**Available records**:
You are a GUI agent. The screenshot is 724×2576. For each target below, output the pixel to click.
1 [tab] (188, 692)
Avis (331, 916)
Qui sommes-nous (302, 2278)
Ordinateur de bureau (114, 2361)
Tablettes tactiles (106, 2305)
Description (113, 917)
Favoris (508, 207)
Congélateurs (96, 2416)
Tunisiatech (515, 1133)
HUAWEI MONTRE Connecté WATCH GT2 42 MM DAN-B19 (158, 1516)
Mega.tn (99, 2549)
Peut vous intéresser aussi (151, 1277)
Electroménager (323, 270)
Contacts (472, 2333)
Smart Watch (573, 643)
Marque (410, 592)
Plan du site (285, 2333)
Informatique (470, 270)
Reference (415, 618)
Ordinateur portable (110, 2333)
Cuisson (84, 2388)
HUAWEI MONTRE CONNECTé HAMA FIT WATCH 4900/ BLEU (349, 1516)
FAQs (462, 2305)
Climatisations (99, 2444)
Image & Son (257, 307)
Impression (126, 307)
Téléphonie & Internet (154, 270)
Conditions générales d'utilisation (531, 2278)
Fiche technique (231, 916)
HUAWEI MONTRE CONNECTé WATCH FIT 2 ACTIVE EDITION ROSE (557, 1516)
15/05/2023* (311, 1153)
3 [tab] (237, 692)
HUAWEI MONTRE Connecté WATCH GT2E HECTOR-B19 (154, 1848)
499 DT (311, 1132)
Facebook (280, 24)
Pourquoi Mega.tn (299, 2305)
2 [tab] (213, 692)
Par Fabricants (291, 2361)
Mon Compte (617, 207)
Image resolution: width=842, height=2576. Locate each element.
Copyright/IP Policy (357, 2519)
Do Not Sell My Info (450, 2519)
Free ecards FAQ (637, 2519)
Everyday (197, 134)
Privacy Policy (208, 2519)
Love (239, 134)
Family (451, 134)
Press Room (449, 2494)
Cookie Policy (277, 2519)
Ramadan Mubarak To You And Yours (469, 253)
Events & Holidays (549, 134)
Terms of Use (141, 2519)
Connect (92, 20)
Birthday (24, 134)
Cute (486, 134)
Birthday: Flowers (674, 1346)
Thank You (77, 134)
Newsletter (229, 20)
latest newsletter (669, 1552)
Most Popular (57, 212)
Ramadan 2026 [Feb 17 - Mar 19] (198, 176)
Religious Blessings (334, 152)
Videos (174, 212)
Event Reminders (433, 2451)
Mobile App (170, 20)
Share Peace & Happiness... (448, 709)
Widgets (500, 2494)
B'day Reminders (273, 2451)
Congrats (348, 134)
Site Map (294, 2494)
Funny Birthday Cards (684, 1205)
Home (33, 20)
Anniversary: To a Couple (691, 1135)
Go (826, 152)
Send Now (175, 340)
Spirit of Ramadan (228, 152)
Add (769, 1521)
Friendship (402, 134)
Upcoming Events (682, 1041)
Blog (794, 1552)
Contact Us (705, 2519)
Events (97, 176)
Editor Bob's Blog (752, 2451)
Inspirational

**Work required**: Please restate word for word the lines of the material above, beginning with the one that holds "Ramadan Mubarak To You And Yours (469, 253)" and ending with the last.

**Finished exercise**:
Ramadan Mubarak To You And Yours (469, 253)
Events & Holidays (549, 134)
Terms of Use (141, 2519)
Connect (92, 20)
Birthday (24, 134)
Cute (486, 134)
Birthday: Flowers (674, 1346)
Thank You (77, 134)
Newsletter (229, 20)
latest newsletter (669, 1552)
Most Popular (57, 212)
Ramadan 2026 [Feb 17 - Mar 19] (198, 176)
Religious Blessings (334, 152)
Videos (174, 212)
Event Reminders (433, 2451)
Mobile App (170, 20)
Share Peace & Happiness... (448, 709)
Widgets (500, 2494)
B'day Reminders (273, 2451)
Congrats (348, 134)
Site Map (294, 2494)
Funny Birthday Cards (684, 1205)
Home (33, 20)
Anniversary: To a Couple (691, 1135)
Go (826, 152)
Send Now (175, 340)
Spirit of Ramadan (228, 152)
Add (769, 1521)
Friendship (402, 134)
Upcoming Events (682, 1041)
Blog (794, 1552)
Contact Us (705, 2519)
Events (97, 176)
Editor Bob's Blog (752, 2451)
Inspirational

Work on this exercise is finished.